Pequeñas de cuatro años tuvieron que ser auxiliadas de emergencia.
Cuatro compañeritas de un jardín inicial tuvieron que ser auxiliadas de emergencia a un centro hospitalario, luego de que sus padres descubrieran que habían consumido pastillas para dormir, en una cantidad potencialmente mortal.
El lamentable hecho ocurrió en el interior del jardín de niños Manuel Prado de Sicuani, donde las pequeñitas del salón de cuatro años, habrían tomado cada una, una pastilla de 2 mg de Clonazepam u otra droga similar, sin ser descubiertas ni alertadas por ningún docente, auxiliar ni la dirección.
EMERGENCIA. Fue cuando las menores retornaban a sus casas, cuando los padres de familia se dieron con la sorpresa de que algo andaba mal, según testimonios, las pequeñas se caían al piso sin motivo aparente, otras presentaban dolores de cabeza, náuseas y no podían hablar. En un primer momento los angustiados padres de familia pensaron que estaban intoxicadas con algún tipo de licor, sin embargo haciendo las averiguaciones del caso, descubrieron que una de las niñas había hallado las pastillas en un corredor del jardín y las había repartido a sus compañeritas, quienes las ingirieron en horario de refrigerio junto a sus refrescos.
El hecho fue notificado a las autoridades para que procedan de acuerdo a ley y este tipo de actos no se repitan por descuido.

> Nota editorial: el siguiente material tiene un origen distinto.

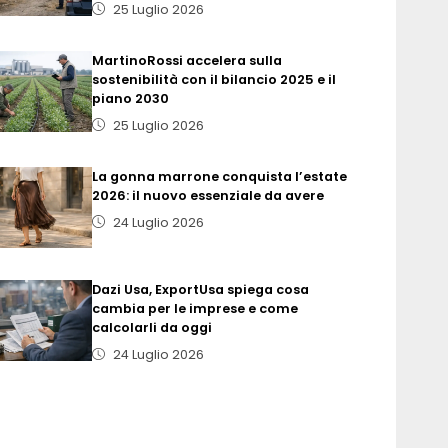
25 Luglio 2026
MartinoRossi accelera sulla
sostenibilità con il bilancio 2025 e il
piano 2030
25 Luglio 2026
La gonna marrone conquista l’estate
2026: il nuovo essenziale da avere
24 Luglio 2026
Dazi Usa, ExportUsa spiega cosa
cambia per le imprese e come
calcolarli da oggi
24 Luglio 2026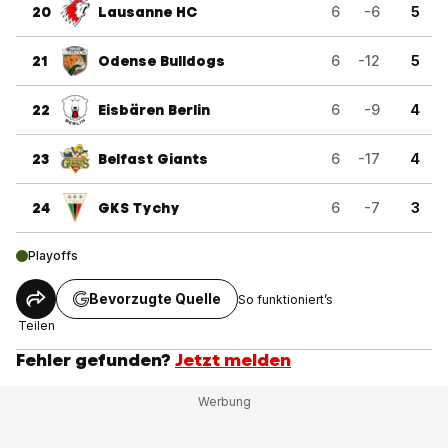
20
Lausanne HC
6
-6
5
21
Odense Bulldogs
6
-12
5
22
Eisbären Berlin
6
-9
4
23
Belfast Giants
6
-17
4
24
GKS Tychy
6
-7
3
Playoffs
Bevorzugte Quelle
So funktioniert’s
Teilen
Fehler gefunden?
Jetzt melden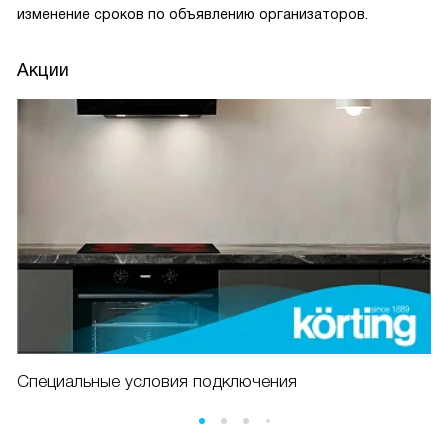
изменение сроков по объявлению организаторов.
Акции
Специальные условия подключения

INDAGACIÓN. Este medio se comunicó el gerente regional de Educación Cusco, quien mencionó: “Se han tomado dos acciones, la primera levantar información de lo ocurrido y garantizar a la atención de salud a las menores, para ello personal de Ugel está en constante monitoreo con los padres de familia, la información que se tiene es que las menores están evolucionando favorablemente no hay reporte de complicaciones luego del lavado gástrico. En definitiva, se va a abrir un proceso de investigación por parte de la Ugel para deslindar responsabilidades, no podemos pasar por agua tibia esta situación más aún cuando se trata de la salud de menores. Se conoce que accidentalmente habrían tomado las pastillas que encontraron en un lugar de acceso común de la institución, son pequeñas de cuatro años que no advierten el peligro de lo que ingieren”, refirió.